(Page-level text extractions)
- - - - -
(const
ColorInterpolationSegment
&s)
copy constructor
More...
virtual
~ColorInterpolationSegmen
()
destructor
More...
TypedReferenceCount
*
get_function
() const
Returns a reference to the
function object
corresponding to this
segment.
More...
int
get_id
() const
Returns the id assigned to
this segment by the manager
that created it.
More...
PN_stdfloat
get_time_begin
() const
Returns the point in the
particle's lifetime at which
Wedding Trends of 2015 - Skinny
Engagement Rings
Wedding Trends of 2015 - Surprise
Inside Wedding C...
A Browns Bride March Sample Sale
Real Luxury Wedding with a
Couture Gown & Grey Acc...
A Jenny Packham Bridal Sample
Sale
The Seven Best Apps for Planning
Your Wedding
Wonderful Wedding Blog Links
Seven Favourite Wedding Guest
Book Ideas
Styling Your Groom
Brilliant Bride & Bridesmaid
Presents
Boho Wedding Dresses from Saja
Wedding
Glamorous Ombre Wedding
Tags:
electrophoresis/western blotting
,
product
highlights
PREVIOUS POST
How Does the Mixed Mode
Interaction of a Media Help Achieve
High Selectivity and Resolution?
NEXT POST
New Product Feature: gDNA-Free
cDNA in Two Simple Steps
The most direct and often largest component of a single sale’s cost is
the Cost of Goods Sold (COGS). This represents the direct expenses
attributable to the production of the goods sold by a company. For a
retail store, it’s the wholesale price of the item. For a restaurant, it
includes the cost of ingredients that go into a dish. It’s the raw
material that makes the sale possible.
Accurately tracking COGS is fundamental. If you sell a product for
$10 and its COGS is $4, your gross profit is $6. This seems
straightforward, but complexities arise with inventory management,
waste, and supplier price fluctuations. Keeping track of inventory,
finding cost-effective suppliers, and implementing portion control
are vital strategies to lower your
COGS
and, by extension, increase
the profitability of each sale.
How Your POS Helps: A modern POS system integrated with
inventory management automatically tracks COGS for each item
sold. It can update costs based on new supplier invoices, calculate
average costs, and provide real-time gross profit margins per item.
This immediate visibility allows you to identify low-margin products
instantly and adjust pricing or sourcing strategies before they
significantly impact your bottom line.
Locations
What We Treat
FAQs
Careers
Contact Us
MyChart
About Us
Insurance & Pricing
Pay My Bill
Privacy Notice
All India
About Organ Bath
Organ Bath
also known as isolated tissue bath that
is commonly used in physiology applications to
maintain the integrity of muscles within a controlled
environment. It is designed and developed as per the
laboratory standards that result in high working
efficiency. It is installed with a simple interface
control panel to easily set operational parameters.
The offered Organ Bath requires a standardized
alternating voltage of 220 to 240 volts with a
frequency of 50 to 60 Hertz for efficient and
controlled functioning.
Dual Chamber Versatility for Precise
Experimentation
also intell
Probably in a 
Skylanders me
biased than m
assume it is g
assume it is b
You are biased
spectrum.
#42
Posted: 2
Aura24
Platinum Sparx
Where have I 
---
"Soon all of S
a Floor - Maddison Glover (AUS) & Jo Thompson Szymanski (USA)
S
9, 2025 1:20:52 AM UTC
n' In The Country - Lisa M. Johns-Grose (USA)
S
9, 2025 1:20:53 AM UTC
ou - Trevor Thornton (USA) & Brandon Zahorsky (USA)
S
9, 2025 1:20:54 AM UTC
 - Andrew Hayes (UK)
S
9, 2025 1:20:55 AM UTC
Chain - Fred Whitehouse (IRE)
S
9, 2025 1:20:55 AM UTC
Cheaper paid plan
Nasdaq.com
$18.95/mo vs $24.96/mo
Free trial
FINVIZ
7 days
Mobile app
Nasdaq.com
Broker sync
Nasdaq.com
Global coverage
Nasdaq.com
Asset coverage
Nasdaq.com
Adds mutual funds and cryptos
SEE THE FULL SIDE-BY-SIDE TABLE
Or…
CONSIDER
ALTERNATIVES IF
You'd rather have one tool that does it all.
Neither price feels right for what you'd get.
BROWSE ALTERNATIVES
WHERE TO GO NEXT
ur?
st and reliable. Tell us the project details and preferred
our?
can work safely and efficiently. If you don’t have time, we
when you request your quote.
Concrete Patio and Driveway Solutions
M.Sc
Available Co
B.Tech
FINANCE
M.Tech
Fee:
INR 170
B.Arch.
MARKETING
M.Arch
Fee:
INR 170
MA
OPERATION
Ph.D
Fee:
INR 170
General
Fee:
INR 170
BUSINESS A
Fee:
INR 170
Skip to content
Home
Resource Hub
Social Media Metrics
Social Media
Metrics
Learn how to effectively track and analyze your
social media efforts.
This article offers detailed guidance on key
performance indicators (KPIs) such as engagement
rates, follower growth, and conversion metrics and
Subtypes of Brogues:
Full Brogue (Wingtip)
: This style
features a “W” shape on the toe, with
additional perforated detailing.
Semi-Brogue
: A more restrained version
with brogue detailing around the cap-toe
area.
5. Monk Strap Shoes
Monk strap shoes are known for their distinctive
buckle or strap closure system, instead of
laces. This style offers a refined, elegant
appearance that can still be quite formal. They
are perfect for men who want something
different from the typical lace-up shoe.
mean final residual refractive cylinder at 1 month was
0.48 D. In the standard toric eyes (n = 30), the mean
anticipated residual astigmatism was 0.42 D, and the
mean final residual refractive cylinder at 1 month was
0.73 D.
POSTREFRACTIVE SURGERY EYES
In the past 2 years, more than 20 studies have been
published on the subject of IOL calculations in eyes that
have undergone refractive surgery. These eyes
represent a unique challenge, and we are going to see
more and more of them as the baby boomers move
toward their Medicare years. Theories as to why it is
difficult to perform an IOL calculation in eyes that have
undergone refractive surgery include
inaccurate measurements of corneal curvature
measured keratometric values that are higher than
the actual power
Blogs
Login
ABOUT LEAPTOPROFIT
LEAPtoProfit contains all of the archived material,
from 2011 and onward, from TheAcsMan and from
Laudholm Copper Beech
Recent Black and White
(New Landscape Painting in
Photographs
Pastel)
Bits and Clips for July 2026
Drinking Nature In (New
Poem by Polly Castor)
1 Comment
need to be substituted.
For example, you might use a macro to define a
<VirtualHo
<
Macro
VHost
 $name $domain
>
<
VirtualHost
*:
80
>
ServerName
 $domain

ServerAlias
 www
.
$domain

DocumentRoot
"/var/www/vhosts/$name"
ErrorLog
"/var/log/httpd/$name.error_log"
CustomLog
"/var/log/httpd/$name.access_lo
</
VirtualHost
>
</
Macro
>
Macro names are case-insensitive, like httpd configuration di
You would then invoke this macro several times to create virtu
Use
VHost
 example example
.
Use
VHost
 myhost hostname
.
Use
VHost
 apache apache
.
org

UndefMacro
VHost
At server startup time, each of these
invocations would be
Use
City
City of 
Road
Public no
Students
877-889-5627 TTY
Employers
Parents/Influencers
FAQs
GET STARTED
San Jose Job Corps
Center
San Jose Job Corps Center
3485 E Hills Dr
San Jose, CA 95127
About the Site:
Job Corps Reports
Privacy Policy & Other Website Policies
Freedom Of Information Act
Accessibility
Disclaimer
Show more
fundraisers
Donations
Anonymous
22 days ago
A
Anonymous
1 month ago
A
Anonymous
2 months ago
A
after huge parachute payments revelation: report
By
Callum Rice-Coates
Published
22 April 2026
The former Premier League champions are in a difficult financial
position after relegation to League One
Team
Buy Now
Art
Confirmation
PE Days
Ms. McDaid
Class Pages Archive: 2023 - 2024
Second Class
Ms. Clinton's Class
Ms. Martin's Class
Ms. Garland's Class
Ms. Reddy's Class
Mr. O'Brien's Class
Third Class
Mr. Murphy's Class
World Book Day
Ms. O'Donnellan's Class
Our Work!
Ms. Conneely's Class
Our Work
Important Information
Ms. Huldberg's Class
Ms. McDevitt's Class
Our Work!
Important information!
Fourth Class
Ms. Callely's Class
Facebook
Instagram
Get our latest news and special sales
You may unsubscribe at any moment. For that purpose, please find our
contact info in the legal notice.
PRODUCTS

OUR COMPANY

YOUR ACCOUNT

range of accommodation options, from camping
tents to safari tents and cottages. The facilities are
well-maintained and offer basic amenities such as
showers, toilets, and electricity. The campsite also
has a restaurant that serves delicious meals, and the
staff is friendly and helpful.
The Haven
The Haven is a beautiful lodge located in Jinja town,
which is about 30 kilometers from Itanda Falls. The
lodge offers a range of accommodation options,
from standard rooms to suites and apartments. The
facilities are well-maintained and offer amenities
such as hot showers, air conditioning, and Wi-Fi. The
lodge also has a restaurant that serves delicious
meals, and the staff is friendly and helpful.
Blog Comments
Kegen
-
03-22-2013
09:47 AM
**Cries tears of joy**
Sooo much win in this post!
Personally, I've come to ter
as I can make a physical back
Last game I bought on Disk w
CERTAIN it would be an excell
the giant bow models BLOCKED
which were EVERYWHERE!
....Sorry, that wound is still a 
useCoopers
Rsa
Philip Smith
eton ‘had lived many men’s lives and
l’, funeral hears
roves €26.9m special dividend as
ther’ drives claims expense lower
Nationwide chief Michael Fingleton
- - - - -
Task to complete:
Looking at the data above, write out exactly the lines that start at the one containing "Platinum Sparx" and end at the one containing "BROWSE ALTERNATIVES"; include both and nothing beyond.

Exercise result:
Platinum Sparx
Where have I 
---
"Soon all of S
a Floor - Maddison Glover (AUS) & Jo Thompson Szymanski (USA)
S
9, 2025 1:20:52 AM UTC
n' In The Country - Lisa M. Johns-Grose (USA)
S
9, 2025 1:20:53 AM UTC
ou - Trevor Thornton (USA) & Brandon Zahorsky (USA)
S
9, 2025 1:20:54 AM UTC
 - Andrew Hayes (UK)
S
9, 2025 1:20:55 AM UTC
Chain - Fred Whitehouse (IRE)
S
9, 2025 1:20:55 AM UTC
Cheaper paid plan
Nasdaq.com
$18.95/mo vs $24.96/mo
Free trial
FINVIZ
7 days
Mobile app
Nasdaq.com
Broker sync
Nasdaq.com
Global coverage
Nasdaq.com
Asset coverage
Nasdaq.com
Adds mutual funds and cryptos
SEE THE FULL SIDE-BY-SIDE TABLE
Or…
CONSIDER
ALTERNATIVES IF
You'd rather have one tool that does it all.
Neither price feels right for what you'd get.
BROWSE ALTERNATIVES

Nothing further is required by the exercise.